To extend our analysis from the Treg-polarizing conditions to other effector T cells, we first examined possible effects of SCFA-induced IFN-γ expression under unpolarized conditions (Th0 cells). Butyrate was capable of selectively upregulating IFN-γ without inducing the expression of IL-17A (Figure 4A). The treatment of Th0 cells with butyrate increased the expression of IFN-γ in a dose-dependent manner peaking at the concentration of 1 mM. Propionate was less effective than butyrate, while acetate was not able to induce the expression of IFN-γ in unpolarized T cells (Figures 4A,B). Furthermore, we were wondering whether pan-HDAC inhibitor TSA is capable of inducing IFN-γ expression in Th0 cells. Similar to butyrate, a strong induction of IFN-γ but not of Foxp3 or IL-17A was observed after treatment of cells with TSA (Figures 4C,D). Of note, this effect of HDAC inhibitors butyrate and TSA was mediated without contribution of additional factors, while the butyrate-triggered expansion of Tregs was TGF-β1 dependent (Figure 1F).

Moreover, in the presence of butyrate, the IFN-γ expression was increased even in Th1 cells that already display high levels of this cytokine (Figure S6 in Supplementary Material). Remarkably, we also observed a strong, butyrate-triggered induction of IFN-γ and T-bet and reduced IL-4 and IL-17A expression even under Th2- and Th17-promoting conditions, respectively (Figures 5A–D; Figure S7A in Supplementary Material). This effect seems to be mediated via T-bet as Tbx21^−/− Th17 and Th2 cells did not switch toward IFN-γ production (Figures 5E,F). In accordance with these results, the inhibitory effect of butyrate on the expression of Gata3 and Rorγt, genes encoding for transcription factors controlling Th2 and Th17 development, was detected in WT but not in T-bet-deficient cells (Figure S7B in Supplementary Material).

A recent study has suggested that butyrate treatment is ineffective in ameliorating dextran sodium sulfate (DSS)-induced colitis in conventional mice pretreated with antibiotics (14). Although specific in vivo effects of SCFAs on Tregs have been proposed, the induction of Th1-associated genes by butyrate in an inflammatory milieu is also conceivable. To address this possibility, GF mice were orally treated with 100 mM butyrate [based on the published protocol (6)], during the course of DSS-induced colitis. As expected, in naïve GF mice, no SCFAs were found, owing to the absence of microbiota, whereas conventional (SPF) mice exhibited high luminal levels of acetate, propionate, and butyrate in the colon (Figure 6A). Our data demonstrate that butyrate treatment does not attenuate acute intestinal inflammation in GF animals.
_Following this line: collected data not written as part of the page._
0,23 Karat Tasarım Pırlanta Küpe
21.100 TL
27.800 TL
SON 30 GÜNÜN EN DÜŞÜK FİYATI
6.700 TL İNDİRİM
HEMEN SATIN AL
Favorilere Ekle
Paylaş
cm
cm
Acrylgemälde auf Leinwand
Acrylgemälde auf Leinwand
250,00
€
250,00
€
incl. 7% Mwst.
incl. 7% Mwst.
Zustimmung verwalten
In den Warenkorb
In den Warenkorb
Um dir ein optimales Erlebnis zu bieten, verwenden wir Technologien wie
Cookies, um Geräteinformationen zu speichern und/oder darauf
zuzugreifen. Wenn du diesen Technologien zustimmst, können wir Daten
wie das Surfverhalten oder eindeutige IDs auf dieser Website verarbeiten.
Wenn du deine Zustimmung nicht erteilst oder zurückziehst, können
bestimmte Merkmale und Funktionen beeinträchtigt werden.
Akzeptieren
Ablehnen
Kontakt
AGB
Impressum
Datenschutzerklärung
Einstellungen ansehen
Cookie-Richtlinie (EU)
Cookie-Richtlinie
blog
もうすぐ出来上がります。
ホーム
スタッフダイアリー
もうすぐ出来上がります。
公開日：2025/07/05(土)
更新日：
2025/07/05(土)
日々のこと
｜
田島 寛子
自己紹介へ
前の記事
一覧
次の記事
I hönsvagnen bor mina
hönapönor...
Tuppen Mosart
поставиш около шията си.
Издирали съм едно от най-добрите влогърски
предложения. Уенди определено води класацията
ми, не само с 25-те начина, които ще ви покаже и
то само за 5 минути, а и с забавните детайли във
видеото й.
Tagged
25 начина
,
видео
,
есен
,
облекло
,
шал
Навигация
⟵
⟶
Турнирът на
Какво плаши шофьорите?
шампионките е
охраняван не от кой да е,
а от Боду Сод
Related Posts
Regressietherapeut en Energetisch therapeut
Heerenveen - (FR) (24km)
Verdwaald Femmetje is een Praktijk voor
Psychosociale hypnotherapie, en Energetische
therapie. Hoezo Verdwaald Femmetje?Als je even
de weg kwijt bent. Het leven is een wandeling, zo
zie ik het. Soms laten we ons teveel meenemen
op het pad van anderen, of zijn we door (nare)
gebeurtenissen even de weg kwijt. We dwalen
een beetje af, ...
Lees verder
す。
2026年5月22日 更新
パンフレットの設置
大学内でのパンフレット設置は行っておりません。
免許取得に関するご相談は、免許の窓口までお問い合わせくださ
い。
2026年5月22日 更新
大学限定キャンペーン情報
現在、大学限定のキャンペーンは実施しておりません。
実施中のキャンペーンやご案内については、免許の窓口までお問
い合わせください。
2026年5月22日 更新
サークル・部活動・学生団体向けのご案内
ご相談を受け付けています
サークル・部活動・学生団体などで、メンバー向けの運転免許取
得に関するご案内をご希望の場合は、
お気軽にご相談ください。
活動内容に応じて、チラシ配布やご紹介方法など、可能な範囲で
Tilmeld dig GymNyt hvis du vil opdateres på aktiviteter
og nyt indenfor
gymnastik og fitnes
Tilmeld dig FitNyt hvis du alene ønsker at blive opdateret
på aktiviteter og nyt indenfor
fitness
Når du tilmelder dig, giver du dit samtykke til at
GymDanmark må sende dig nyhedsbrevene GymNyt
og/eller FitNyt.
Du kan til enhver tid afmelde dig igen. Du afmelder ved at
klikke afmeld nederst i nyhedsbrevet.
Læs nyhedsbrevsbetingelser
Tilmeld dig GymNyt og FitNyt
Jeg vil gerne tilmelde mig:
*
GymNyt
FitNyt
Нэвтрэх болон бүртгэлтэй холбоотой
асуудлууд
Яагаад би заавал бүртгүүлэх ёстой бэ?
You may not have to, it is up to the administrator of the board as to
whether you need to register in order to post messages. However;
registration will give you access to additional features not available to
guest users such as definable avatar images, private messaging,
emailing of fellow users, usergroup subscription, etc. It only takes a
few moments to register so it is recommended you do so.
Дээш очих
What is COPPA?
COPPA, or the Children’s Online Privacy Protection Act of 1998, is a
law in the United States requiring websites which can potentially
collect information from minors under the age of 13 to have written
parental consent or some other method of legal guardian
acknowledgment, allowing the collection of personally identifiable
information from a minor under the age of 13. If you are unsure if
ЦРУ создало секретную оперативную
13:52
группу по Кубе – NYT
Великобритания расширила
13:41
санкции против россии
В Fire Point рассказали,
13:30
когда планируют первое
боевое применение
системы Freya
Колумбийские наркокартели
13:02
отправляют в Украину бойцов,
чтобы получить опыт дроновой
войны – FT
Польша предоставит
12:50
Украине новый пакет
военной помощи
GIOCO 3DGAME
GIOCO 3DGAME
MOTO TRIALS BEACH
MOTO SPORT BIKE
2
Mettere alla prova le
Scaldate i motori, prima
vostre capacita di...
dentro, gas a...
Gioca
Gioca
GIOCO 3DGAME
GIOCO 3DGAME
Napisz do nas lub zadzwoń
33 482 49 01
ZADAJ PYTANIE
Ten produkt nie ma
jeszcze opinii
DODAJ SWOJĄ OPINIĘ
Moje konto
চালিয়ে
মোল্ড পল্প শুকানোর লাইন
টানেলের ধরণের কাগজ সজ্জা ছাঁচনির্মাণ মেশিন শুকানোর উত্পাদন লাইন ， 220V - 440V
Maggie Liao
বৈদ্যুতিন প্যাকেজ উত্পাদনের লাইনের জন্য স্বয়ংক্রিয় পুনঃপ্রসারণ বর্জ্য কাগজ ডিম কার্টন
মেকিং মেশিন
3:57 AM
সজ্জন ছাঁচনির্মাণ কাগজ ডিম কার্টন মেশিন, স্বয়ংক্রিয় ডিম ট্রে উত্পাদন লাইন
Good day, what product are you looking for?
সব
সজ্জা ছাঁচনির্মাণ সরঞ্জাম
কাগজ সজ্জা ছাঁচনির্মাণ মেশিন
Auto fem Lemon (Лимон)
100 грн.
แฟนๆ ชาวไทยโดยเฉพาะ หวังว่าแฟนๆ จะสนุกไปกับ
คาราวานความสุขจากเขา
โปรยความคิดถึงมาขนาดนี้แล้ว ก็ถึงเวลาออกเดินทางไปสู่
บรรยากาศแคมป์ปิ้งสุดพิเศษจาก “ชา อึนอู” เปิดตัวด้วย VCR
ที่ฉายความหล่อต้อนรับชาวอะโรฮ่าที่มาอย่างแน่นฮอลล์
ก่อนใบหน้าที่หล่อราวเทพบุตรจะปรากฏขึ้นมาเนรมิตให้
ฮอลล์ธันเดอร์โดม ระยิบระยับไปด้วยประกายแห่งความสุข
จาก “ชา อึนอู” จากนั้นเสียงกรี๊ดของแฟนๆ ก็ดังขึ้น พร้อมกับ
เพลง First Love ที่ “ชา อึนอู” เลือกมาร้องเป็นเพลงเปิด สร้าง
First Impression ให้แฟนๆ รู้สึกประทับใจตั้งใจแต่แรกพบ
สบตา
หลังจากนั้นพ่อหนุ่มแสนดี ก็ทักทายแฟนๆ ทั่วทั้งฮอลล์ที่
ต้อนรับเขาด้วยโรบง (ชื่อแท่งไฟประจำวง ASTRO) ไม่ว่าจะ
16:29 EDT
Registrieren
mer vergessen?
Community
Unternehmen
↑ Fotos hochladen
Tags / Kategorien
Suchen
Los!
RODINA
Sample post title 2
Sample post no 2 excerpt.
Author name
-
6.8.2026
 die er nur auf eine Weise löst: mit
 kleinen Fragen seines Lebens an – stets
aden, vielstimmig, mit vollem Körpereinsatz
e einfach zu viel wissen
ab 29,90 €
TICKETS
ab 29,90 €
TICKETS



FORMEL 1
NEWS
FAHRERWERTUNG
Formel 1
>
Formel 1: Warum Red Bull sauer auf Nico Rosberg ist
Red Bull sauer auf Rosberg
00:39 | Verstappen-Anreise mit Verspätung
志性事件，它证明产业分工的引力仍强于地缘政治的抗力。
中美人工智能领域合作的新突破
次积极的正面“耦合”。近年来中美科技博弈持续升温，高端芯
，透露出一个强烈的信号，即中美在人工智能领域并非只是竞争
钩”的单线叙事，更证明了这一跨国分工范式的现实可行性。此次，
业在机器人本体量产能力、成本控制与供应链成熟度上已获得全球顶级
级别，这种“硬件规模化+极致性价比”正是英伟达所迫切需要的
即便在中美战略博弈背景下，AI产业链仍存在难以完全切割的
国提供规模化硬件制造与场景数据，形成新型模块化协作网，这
Although the severity of colitis was similar in both groups, GF mice treated with butyrate and DSS had even slightly increased weigh loss as compared to only DSS-administered mice (Figures 6B,C). While the treatment of animals with butyrate did not impact on the Foxp3 levels during the course of inflammation, the expression of pro-inflammatory molecules Tbx21 and Ifnγ was significantly increased after butyrate administration as compared to only DSS-treated group (Figure 6D). In addition, the FACS analysis confirmed a higher frequency of T-bet⁺ cells within colonic CD4⁺ T lymphocytes after butyrate treatment of GF mice (Figures 6E,F). A similar trend was observed in WT mice treated with butyrate and DSS (Figure S8A,B in Supplementary Material). In summary, our present data challenge the current paradigm that butyrate-mediated effects on the host immune system are only beneficial. We conclude that, in the context of inflammatory bowel disease (IBD), the elevated levels of butyrate in lamina propria might be more harmful than previously thought.